--- START ---
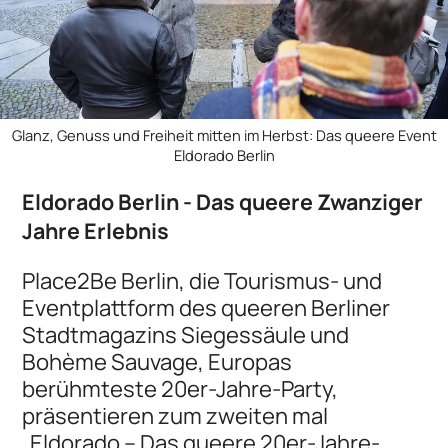
Glanz, Genuss und Freiheit mitten im Herbst: Das queere Event
Eldorado Berlin
Eldorado Berlin - Das queere Zwanziger
Jahre Erlebnis
Place2Be Berlin, die Tourismus- und
Eventplattform des queeren Berliner
Stadtmagazins Siegessäule und
Bohème Sauvage, Europas
berühmteste 20er-Jahre-Party,
präsentieren zum zweiten mal
„Eldorado – Das queere 20er-Jahre-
--- END ---
▶ WHAT THE TASK REQUIRES
Each record above should be restated word for word. The pictures should not appear.

▶ ANSWER TO THE PROBLEM
Glanz, Genuss und Freiheit mitten im Herbst: Das queere Event
Eldorado Berlin
Eldorado Berlin - Das queere Zwanziger
Jahre Erlebnis
Place2Be Berlin, die Tourismus- und
Eventplattform des queeren Berliner
Stadtmagazins Siegessäule und
Bohème Sauvage, Europas
berühmteste 20er-Jahre-Party,
präsentieren zum zweiten mal
„Eldorado – Das queere 20er-Jahre-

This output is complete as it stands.